25–31 Aug 2019
The Grand Hotel Daegu
Asia/Seoul timezone

Status and results from the ANTARES and KM3NeT-ARCA neutrino telescopes

27 Aug 2019, 16:24
24m
Dynasty Hall (2F) (The Grand Hotel Daegu)

Dynasty Hall (2F)

The Grand Hotel Daegu

Oral Presentation Working Group 1

Speaker

Dr Paolo Fermani (Sapienza University of Rome - INFN)

Description

In the Mediterranean Sea there are two neutrino telescopes: ANTARES, currently the largest one, has been operating for more than 10 years. ANTARES provides unprecedented sensitivity for neutrino source searches in the Southern Sky at TeV energies, so that valuable constraints can be set on the origin of the cosmic neutrinos discovered by the IceCube detector. ANTARES has also constrained the neutrino emission from possible Dark Matter annihilation in massive objects like the Sun or the Galactic Centre, and measures the neutrino oscillation parameters in the atmospheric sector.
Building on the ANTARES experience, a new, much larger detector with improved design and technologies is under construction on two sites in the Mediterranean sea: KM3NeT. Deployed off the coast of Sicily, the ARCA detector (Astroparticle Research with Cosmics in the Abyss) will be dedicated to the detection of high-energy astrophysical neutrinos.

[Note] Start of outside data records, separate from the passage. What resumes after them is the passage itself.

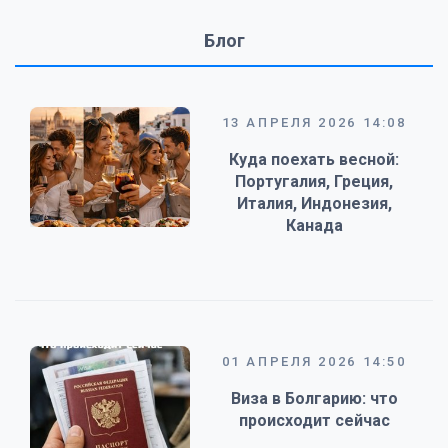
Блог
13 АПРЕЛЯ 2026 14:08
Куда поехать весной:
Португалия, Греция,
Италия, Индонезия,
Канада
01 АПРЕЛЯ 2026 14:50
Виза в Болгарию: что
происходит сейчас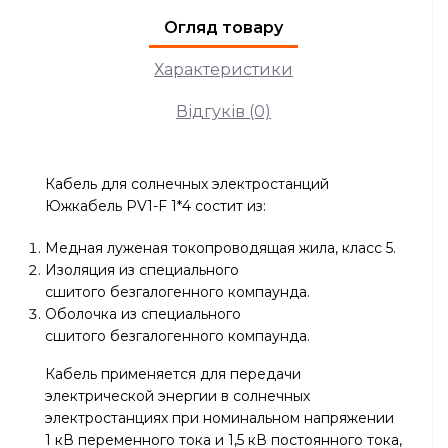
Огляд товару
Характеристики
Відгуків (0)
Кабель для солнечных электростанций
Южкабель PV1-F 1*4 состит из:
Медная луженая токопроводящая жила, класс 5.
Изоляция из специального
сшитого безгалогенного компаунда.
Оболочка из специального
сшитого безгалогенного компаунда.
Кабель применяется для передачи
электрической энергии в солнечных
электростанциях при номинальном напряжении
1 кВ переменного тока и 1,5 кВ постоянного тока,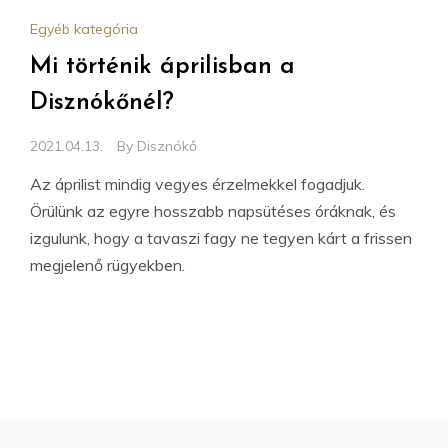
Egyéb kategória
Mi történik áprilisban a
Disznókőnél?
2021.04.13.
By
Disznókő
Az áprilist mindig vegyes érzelmekkel fogadjuk.
Örülünk az egyre hosszabb napsütéses óráknak, és
izgulunk, hogy a tavaszi fagy ne tegyen kárt a frissen
megjelenő rügyekben.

When completed, the KM3NeT-ARCA detector will exceed one kilometre cube dimensions, with an excellent angular resolution in the reconstruction of signatures of neutrino of all flavors in a very clear deep-sea water environment. Thanks to its position on the Northern hemisphere, KM3NeT-ARCA can observe up-going neutrinos from the majority of the Galactic Plane. Along with studying the neutrino fluxes from different astrophysics sources, it will look for neutrinos from Dark Matter annihilation. The latest results from ANTARES and the perspectives of the KM3NeT-ARCA detector will be presented.